Trump sends cease and desist to CNN over poll he 'felt' was 'fake' showing Biden beating him
By Mark PygasJune 11 2020, Updated 9:51 a.m. ET
President Donald Trump's campaign has sent a cease and desist letter to CNN after a poll commissioned by the news organization, and conducted by SSRS, showed former Vice President Joe Biden beating the incumbent by 14 points among registered voters.
According to CNN, they received a demand to retract the poll and apologize in the form of a cease and desist letter to CNN President Jeff Zucker.

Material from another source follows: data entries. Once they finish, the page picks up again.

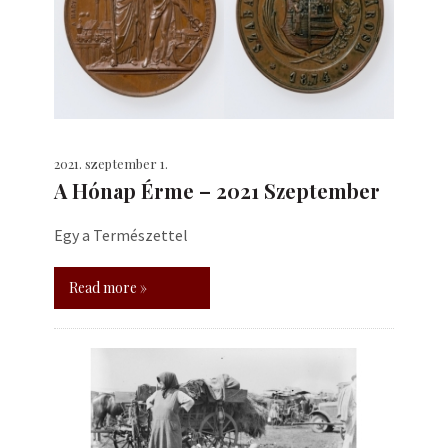
2021. szeptember 1.
A Hónap Érme – 2021 Szeptember
Egy a Természettel
Read more »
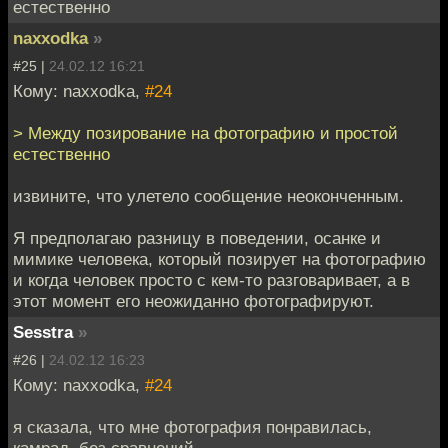
естественно
naxxodka
»
#25 |
24.02.12 16:21
Кому: naxxodka,
#24
> Между позирование на фотографию и простой
естественно
извините, что улетело сообщение неоконченным.
Я предполагаю разницу в поведении, осанке и
мимике человека, который позирует на фотографию
и когда человек просто с кем-то разговаривает, а в
этот момент его неожиданно фотографируют.
Sesstra
»
#26 |
24.02.12 16:23
Кому: naxxodka,
#24
я сказала, что мне фотография понравилась,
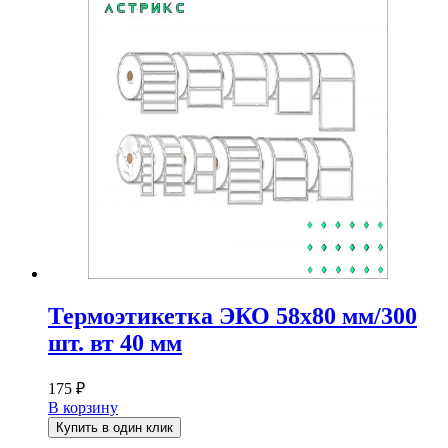
Термоэтикетка ЭКО 58х80 мм/300
шт. вт 40 мм
175
₽
В корзину
Купить в один клик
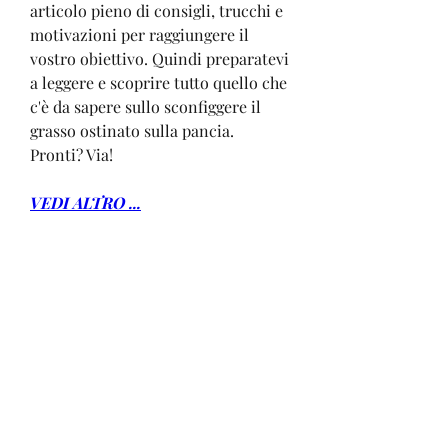
articolo pieno di consigli, trucchi e 
motivazioni per raggiungere il 
vostro obiettivo. Quindi preparatevi 
a leggere e scoprire tutto quello che 
c'è da sapere sullo sconfiggere il 
grasso ostinato sulla pancia. 
Pronti? Via!
VEDI ALTRO ...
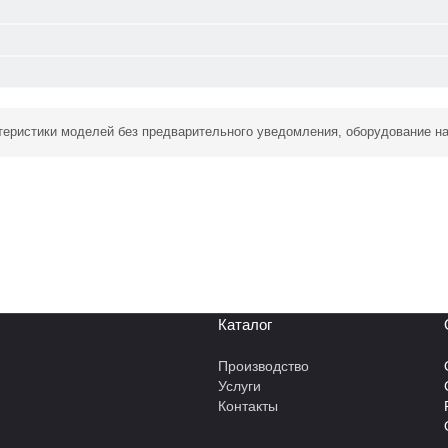
ктеристики моделей без предварительного уведомления, оборудование н
Каталог
Производство
Услуги
Контакты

The Trump campaign argued that the poll is "designed to mislead American voters through a biased questionnaire and skewed sampling."
"It's a stunt and a phony poll to cause voter suppression, stifle momentum and enthusiasm for the President, and present a false view generally of the actual support across America for the President."
The campaign requested that CNN retract the pool and publish a "full, fair, and conspicuous retraction, apology, and clarification to correct its misleading conclusions."
The official cease and desist letter comes after President Trump announced that he had retained McLaughlin & Associates to analyze the poll. McLaughlin & Associates has a C/D rating on FiveThirtyEight.
"I have retained highly respected pollster, McLaughlin & Associates, to analyze todays CNN Poll (and others), which I felt were FAKE based on the incredible enthusiasm we are receiving," the President wrote in a tweet.
He went on to add: "CNN Polls are as Fake as their Reporting. Same numbers, and worse, against Crooked Hillary. The Dems would destroy America!"
In an earlier tweet, President Trump had suggested that he would be up by 25 points if it weren't for being "constantly harassed for three years by fake and illegal investigations, Russia, Russia, Russia, and the Impeachment Hoax."
In 2017, President Donald Trump claimed that "any negative polls are fake news."
In a statement, CNN said it stood by the poll.
David Vigilante, CNN's executive vice president and general counsel, told the campaign that its "allegations and demands are rejected in their entirety."
"To my knowledge, this is the first time in its 40-year history that CNN had been threatened with legal action because an American politician or campaign did not like CNN's polling results," he wrote. "To the extent we have received legal threats from political leaders in the past, they have typically come from countries like Venezuela or other regimes where there is little or no respect for a free and independent media."
CNN also notes that the campaign's letter contains several inaccurate claims.